Certain requirements must be for me to decide to share decisions. “The partner’s character and personality: that is a decisive matter for us. Because if the quality of the partner is not the appropriate one, we will very probably end up having some problem”. The famous comment of the industry summarizes the risks:
“With good partners you can solve the problems of a business that is going wrong. With bad partners, you cannot solve the problems of a business that goes well.” he says.
Investors by type
García can be aloof and talk difficult when he wants; he uses the mechanism when referring to the valuations Victoria Capital stamps on contracts. “We set them based on a price that will enable us to generate an adequate return, based on a reasonable risk perception. ” And then simplifies the explanation: “We are, by definition, conservative. We tend to be acid regarding the achievement of a business plan”. A word to the wise is enough: “Throughout my 30 years of experience doing this, not very often have I seen a long term plan work out just like it was presented. This makes me inevitably skeptical.” He was not dazzled by the Internet bubblein 2001, when DLJ was a shareholder of Editorial Atlántida. “We received a huge number of opportunities to invest in Internet businesses”, García recalls, and did what he does now: gathered the troop, placed the papers on the desk, and started running the numbers. “We took the 100 projects we had seen that were based on advertising income, we picked the size of the biggest advertising market those estimations provided, summed up the market shares each of the 100 projects said, and it was 30 times the size of the market. The investor heard the “boom” before time and ran away. “Something is not working here”, he said at that time.
With a bubble or without it, García receives the figures and turns them upside down, always to his favor. “We prepare an adjusted business plan, modified according to our perception of potential risk of business execution.
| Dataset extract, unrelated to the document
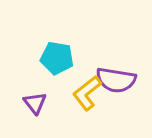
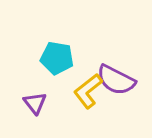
purple semicircle: rotated 18 degrees clockwise
yellow L-shape: moved 1 px right, 2 px up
Then, according to that, we take a view on when and how we can exit that business. And the how is very important, because I am implicitly defining at what multiple or at what value I think it may be sold. From there, I define the entry price, in order to generate the return rate I seek”, he explains and describes the total antagonism with the venture capital industry. “It is a business much more centered on identifying opportunities that are not necessarily correlated with the history. They are much more disruptive things. Our business, originated in the buyouts and growth capital model, is one that tries much more to build the bridge that explains why we will go from the current reality to a different one.
”The manager sees that international firms will walk with an Achilles heel through Argentina. “The big problem, in my view, is that by definition they leave out a number of opportunities they cannot capture. That’s why mega funds are giving a huge opportunity to the mid-market buyers.” Many new firms are created by former members of big firms. “They seek to capture the opportunities that are left out”, García explains. And he makes to himself a logical question, when talking about the new Apollo fund, of US$ 24.000 million. “How can it become interested in Latin America? How many transactions can they find to place a US$ 1000 million check? This space will be captured by other firms, smaller, that hopefully will be us, the Latin American firms”.
But he warns not to be overconfident, since others are lurking: “There’s a large universe of investors still interested in investing in Latin America”. ■ A.E.